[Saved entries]
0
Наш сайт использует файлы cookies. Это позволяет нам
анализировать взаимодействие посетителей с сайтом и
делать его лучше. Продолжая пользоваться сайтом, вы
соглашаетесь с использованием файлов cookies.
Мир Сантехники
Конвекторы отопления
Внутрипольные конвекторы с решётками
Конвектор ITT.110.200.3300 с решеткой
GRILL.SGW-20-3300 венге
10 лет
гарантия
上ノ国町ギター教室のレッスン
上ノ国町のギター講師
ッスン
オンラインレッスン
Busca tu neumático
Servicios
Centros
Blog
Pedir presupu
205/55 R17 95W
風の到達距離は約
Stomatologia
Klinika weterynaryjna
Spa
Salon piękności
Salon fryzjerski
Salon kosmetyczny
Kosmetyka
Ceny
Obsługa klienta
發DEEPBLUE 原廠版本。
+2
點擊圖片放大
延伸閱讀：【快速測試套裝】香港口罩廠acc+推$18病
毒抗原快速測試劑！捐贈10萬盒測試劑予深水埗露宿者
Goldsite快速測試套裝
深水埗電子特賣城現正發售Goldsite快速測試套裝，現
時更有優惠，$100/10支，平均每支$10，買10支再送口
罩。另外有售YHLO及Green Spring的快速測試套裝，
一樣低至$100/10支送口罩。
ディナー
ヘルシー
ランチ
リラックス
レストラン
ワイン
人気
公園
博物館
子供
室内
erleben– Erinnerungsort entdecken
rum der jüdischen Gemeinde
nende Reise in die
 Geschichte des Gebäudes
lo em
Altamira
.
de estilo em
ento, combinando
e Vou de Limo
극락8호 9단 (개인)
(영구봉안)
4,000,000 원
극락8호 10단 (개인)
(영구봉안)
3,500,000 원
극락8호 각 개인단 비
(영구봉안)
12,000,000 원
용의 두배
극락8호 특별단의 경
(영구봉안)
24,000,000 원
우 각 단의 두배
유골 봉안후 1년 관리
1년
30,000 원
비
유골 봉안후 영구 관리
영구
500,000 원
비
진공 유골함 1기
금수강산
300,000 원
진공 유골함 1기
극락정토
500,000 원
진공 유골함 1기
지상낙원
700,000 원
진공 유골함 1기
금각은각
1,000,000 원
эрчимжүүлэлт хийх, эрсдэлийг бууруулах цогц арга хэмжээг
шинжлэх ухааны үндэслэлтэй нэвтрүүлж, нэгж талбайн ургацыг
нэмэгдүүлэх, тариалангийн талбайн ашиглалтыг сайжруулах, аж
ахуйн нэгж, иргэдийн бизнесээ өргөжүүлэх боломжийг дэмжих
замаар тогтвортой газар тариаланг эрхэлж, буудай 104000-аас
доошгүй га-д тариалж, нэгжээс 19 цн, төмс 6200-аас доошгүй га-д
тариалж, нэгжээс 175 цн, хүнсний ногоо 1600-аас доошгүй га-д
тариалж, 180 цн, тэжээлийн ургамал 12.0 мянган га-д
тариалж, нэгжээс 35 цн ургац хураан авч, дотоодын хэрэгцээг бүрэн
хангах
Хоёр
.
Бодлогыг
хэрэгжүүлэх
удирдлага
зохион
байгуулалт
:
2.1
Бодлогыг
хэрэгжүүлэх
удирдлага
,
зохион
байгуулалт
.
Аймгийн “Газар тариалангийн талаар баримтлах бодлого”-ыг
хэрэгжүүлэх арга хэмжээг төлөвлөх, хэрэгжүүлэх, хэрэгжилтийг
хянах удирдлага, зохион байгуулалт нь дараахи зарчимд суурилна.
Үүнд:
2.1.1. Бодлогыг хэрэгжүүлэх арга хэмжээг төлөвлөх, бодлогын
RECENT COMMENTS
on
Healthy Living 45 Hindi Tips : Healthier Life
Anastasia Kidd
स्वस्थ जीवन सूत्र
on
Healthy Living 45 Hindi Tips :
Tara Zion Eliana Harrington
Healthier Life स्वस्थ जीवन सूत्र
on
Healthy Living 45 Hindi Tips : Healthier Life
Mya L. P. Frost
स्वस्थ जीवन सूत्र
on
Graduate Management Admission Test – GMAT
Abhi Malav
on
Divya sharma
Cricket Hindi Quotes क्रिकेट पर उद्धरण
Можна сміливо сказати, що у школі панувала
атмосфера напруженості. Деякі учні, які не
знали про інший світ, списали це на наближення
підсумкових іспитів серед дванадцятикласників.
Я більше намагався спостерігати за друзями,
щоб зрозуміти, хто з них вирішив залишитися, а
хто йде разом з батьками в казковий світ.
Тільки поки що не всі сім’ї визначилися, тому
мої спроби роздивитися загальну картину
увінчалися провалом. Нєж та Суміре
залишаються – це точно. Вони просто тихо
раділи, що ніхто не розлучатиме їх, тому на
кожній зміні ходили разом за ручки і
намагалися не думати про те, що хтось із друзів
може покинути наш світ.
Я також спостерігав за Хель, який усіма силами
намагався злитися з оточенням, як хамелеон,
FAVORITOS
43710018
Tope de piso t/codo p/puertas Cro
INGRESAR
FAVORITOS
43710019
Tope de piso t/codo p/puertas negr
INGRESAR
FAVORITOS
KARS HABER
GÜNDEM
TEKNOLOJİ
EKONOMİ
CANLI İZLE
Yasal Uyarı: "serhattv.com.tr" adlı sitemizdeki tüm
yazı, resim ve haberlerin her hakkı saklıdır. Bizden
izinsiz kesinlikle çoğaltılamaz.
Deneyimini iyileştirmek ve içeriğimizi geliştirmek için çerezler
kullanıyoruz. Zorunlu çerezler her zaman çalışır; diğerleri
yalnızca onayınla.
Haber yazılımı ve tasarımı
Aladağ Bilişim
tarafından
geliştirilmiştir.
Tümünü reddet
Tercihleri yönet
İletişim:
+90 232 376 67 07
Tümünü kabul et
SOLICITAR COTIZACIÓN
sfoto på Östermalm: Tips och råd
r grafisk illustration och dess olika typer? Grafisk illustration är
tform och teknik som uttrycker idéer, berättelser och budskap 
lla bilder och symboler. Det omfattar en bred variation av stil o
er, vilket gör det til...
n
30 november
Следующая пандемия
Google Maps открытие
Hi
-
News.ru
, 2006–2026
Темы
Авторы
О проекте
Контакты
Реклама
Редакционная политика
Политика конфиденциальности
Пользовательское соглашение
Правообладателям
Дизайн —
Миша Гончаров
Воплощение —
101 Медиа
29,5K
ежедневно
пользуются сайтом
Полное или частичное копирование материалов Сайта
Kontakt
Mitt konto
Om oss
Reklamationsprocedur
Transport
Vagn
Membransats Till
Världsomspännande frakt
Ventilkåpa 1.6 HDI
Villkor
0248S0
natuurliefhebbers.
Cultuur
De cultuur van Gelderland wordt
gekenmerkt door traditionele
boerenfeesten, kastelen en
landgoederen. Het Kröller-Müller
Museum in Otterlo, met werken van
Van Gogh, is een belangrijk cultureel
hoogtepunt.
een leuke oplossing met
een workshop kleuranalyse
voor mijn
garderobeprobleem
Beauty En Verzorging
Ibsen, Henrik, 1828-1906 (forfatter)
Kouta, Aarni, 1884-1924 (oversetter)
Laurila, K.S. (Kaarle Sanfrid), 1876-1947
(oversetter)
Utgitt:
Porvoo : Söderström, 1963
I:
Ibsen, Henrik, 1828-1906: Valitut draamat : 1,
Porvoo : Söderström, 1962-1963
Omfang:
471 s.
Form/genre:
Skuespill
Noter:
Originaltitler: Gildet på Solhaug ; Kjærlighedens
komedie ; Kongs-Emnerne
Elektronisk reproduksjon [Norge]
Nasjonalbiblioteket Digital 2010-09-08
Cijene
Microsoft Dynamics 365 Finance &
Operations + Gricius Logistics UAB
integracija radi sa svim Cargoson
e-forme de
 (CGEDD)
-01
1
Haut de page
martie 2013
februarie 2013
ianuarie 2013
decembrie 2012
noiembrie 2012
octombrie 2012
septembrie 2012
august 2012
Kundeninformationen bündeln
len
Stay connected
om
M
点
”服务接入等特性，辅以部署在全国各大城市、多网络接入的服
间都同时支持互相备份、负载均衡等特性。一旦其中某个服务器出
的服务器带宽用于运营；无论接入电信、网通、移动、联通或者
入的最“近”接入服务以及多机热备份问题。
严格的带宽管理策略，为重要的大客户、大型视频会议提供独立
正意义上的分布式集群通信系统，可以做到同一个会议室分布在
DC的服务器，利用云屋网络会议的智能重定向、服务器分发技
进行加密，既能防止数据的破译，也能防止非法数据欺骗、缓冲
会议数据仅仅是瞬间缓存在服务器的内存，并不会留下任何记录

# [Exercise aim]
Collect each line above holding the string "çerezler".

# [Answer]
Deneyimini iyileştirmek ve içeriğimizi geliştirmek için çerezler
kullanıyoruz. Zorunlu çerezler her zaman çalışır; diğerleri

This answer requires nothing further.